Description of the task -> Restate the full listing word for word and leave the pictures out.

Given data ->
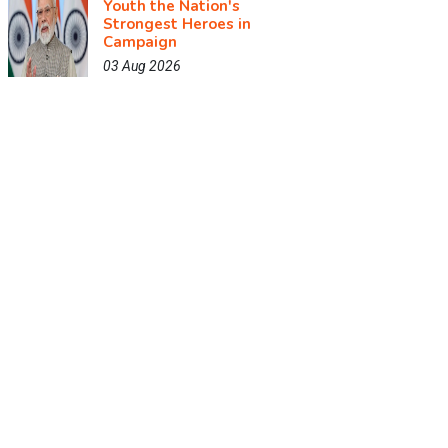
Youth the Nation's
Strongest Heroes in
Campaign
03 Aug 2026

Answer box ->
Youth the Nation's
Strongest Heroes in
Campaign
03 Aug 2026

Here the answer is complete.